Это был голос, мой голос, но отделившийся от меня, словно передаваемый по радио или по телевизору, голос странный и неприятный, как голос внезапно возникшего и приехавшего из другого города братца-близнеца.

– А знаешь, – и лицо Анюты стало еще более кустодиевским и земным, – я не хочу, чтобы она куковала. Не хочу! Понял? Я хочу, чтобы этого не было.

– Чего не было?

Она не ответила мне. Но за нее ответило зеркало, показавшее ее улыбку, отвергавшую все выходящее за пределы обыденного, как отвергала когда-то вульгарно-социологическая критика все, что было хоть чуточку оригинальным и поэтичным.

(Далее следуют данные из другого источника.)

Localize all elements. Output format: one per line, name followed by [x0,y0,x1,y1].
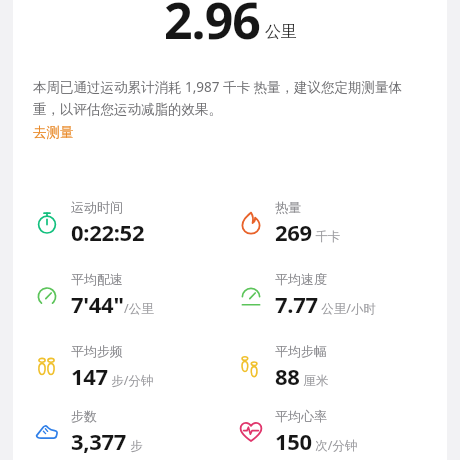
staticText: 步数 [71,408,97,424]
staticText: 平均步频 [71,343,123,359]
other: 平均心率 [238,419,264,445]
staticText: 0:22:52 [71,217,145,247]
staticText: 269 [275,217,312,247]
staticText: 厘米 [300,372,329,389]
button[interactable]: 平均步幅 [230,331,447,403]
other: 步数 [34,419,60,445]
staticText: 本周已通过运动累计消耗 1,987 千卡 热量，建议您定期测量体重，以评估您运动… [33,78,429,118]
staticText: 150 [275,426,312,456]
other: 热量 [238,210,264,236]
other: 平均配速 [34,282,60,308]
button[interactable]: 运动时间 [13,187,230,259]
button[interactable]: 平均配速 [13,259,230,331]
other: 平均步频 [34,354,60,380]
staticText: 公里 [265,22,297,42]
staticText: 热量 [275,199,301,215]
button[interactable]: 步数 [13,403,230,460]
staticText: 7'44" [71,289,124,319]
staticText: 2.96 [164,0,260,48]
staticText: 去测量 [33,124,74,141]
staticText: 步/分钟 [108,372,154,389]
staticText: /公里 [124,300,154,317]
staticText: 次/分钟 [312,437,358,454]
staticText: 千卡 [312,228,341,245]
button[interactable]: 平均心率 [230,403,447,460]
other: 平均步幅 [238,354,264,380]
staticText: 147 [71,361,108,391]
staticText: 平均速度 [275,271,327,287]
staticText: 公里/小时 [318,300,376,317]
other: 平均速度 [238,282,264,308]
staticText: 步 [127,437,143,454]
button[interactable]: 热量 [230,187,447,259]
staticText: 平均配速 [71,271,123,287]
staticText: 7.77 [275,289,318,319]
button[interactable]: 平均速度 [230,259,447,331]
button[interactable]: 去测量 [33,122,74,143]
staticText: 88 [275,361,300,391]
staticText: 平均心率 [275,408,327,424]
staticText: 平均步幅 [275,343,327,359]
staticText: 3,377 [71,426,127,456]
staticText: 运动时间 [71,199,123,215]
button[interactable]: 平均步频 [13,331,230,403]
other: 运动时间 [34,210,60,236]
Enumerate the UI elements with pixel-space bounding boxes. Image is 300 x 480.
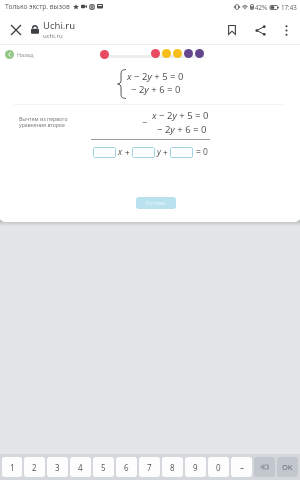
button[interactable]: Готово <box>136 197 176 209</box>
button[interactable]: 1 <box>2 457 22 477</box>
staticText: − 2y + 6 = 0 <box>131 83 181 96</box>
staticText: − 2y + 6 = 0 <box>157 123 207 136</box>
staticText: y <box>157 146 161 158</box>
button[interactable]: Backspace <box>254 457 275 477</box>
staticText: 5 <box>101 462 106 473</box>
staticText: 17:43 <box>281 3 297 11</box>
button[interactable]: 5 <box>93 457 114 477</box>
button[interactable]: Close <box>4 18 28 42</box>
staticText: Готово <box>146 199 166 207</box>
button[interactable]: 0 <box>208 457 229 477</box>
button[interactable]: – <box>231 457 252 477</box>
staticText: Назад <box>17 51 34 58</box>
staticText: Только экстр. вызов <box>5 2 70 11</box>
staticText: 8 <box>170 462 175 473</box>
staticText: 7 <box>147 462 152 473</box>
staticText: 2 <box>32 462 37 473</box>
staticText: 3 <box>55 462 60 473</box>
button[interactable]: Share <box>249 19 271 41</box>
staticText: + <box>125 147 130 158</box>
button[interactable]: 4 <box>70 457 91 477</box>
staticText: 9 <box>193 462 198 473</box>
button[interactable]: 3 <box>47 457 68 477</box>
staticText: Uchi.ru <box>43 19 76 32</box>
staticText: x <box>118 146 123 158</box>
staticText: 1 <box>10 462 15 473</box>
button[interactable]: Answer input <box>132 147 155 158</box>
staticText: 6 <box>124 462 129 473</box>
button[interactable]: 7 <box>139 457 160 477</box>
button[interactable]: Назад <box>5 50 34 59</box>
button[interactable]: Answer input <box>170 147 193 158</box>
staticText: − <box>142 116 148 128</box>
staticText: – <box>240 462 244 473</box>
button[interactable]: 6 <box>116 457 137 477</box>
staticText: 4 <box>78 462 83 473</box>
staticText: x − 2y + 5 = 0 <box>152 109 209 122</box>
staticText: + <box>163 147 168 158</box>
staticText: = 0 <box>196 146 208 158</box>
staticText: uchi.ru <box>43 32 63 40</box>
button[interactable]: 9 <box>185 457 206 477</box>
button[interactable]: Answer input <box>93 147 116 158</box>
staticText: Вычтем из первого уравнения второе <box>19 115 68 129</box>
button[interactable]: Uchi.ru <box>43 19 76 40</box>
button[interactable]: OK <box>277 457 298 477</box>
staticText: OK <box>282 462 293 472</box>
button[interactable]: More options <box>275 19 297 41</box>
staticText: x − 2y + 5 = 0 <box>127 70 184 83</box>
staticText: 42% <box>255 3 268 11</box>
button[interactable]: 2 <box>24 457 45 477</box>
staticText: 0 <box>216 462 221 473</box>
button[interactable]: Bookmark <box>221 19 243 41</box>
button[interactable]: 8 <box>162 457 183 477</box>
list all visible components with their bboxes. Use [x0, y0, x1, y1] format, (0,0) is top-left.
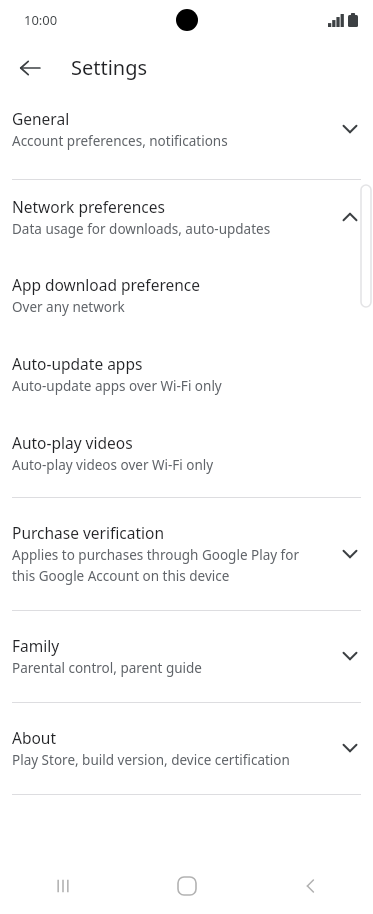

Да, это была реальность, хотя и выглядывающая из волшебного зеркала, но самая настоящая реальность, наступившая сразу после фантастического сна, в котором монтер дядя Вася возвращал мне помятую трешку и налаживал связь.

Реальность? Несомненно реальность, и даже больше того – обыденность. Но у этой обыденности было обличье самого настоящего и доподлинного сна. Я убедился в этом, когда пришел в мастерскую. Смирнов уже был на своем месте, стоял возле холста и писал очередной натюрморт, хмелея от желания уподобиться Сезанну. Занятый своим натюрмортом, он не заметил меня. Но тут я его окликнул. Я хотел узнать, откуда в мастерской появился причудливый предмет, по своей конструкции похожий на самогонный аппарат, собранный из разрозненных частей старой, побывавшей и в прошлом, и в будущем машины времени. Нечто пошло и вульгарно земное было привинчено грубыми гайками к чему-то явно неземному и космическому, и все это стояло здесь, рядом с моей неоконченной картиной, соединенное с ней довольно грубым проводом.